- _Required work_: Pull every line with "liber" from the entries below.

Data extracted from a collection
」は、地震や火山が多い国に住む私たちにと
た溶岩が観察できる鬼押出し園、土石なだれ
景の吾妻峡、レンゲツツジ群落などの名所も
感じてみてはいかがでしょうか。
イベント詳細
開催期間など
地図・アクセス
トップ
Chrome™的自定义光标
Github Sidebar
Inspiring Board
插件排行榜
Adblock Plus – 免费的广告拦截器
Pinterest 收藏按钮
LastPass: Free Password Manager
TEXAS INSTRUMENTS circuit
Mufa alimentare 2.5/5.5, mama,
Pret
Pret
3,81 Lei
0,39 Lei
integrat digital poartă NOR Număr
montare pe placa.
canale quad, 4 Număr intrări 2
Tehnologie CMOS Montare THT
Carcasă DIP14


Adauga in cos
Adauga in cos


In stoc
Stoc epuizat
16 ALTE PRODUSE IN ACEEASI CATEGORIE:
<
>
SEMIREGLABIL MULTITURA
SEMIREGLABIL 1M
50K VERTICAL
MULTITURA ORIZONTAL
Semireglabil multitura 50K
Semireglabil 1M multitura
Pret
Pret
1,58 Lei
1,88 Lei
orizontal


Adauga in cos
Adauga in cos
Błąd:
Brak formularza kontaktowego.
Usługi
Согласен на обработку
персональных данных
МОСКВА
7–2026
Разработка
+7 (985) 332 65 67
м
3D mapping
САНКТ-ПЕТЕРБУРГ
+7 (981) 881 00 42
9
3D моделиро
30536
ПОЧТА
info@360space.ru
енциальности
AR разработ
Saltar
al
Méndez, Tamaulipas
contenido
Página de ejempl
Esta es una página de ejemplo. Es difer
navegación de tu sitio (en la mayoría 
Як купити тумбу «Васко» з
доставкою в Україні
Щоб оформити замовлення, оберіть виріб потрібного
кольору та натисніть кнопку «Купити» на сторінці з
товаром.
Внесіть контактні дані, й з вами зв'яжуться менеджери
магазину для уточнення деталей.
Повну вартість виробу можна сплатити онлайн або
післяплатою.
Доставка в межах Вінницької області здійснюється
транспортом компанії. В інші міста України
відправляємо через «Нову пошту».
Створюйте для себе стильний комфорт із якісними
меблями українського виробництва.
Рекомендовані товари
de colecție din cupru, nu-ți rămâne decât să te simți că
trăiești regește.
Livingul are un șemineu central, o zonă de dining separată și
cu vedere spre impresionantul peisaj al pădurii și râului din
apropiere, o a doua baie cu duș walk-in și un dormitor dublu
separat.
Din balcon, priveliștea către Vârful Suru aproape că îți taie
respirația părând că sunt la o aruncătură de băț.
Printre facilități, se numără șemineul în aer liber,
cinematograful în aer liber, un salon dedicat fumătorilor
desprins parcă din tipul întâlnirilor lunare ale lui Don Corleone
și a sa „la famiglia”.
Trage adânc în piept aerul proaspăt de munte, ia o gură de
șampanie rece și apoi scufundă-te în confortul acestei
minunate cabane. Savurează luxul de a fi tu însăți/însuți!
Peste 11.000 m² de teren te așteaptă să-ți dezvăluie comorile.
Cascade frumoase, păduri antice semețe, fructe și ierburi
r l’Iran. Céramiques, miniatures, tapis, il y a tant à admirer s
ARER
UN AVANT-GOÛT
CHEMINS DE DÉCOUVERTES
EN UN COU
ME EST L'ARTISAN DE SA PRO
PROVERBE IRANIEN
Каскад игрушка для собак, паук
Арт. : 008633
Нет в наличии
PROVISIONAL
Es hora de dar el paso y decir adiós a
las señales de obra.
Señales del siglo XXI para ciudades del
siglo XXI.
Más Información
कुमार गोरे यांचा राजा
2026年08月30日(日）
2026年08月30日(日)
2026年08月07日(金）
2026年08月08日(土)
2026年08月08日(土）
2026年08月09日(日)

- _Reply_:
Printre facilități, se numără șemineul în aer liber,
cinematograful în aer liber, un salon dedicat fumătorilor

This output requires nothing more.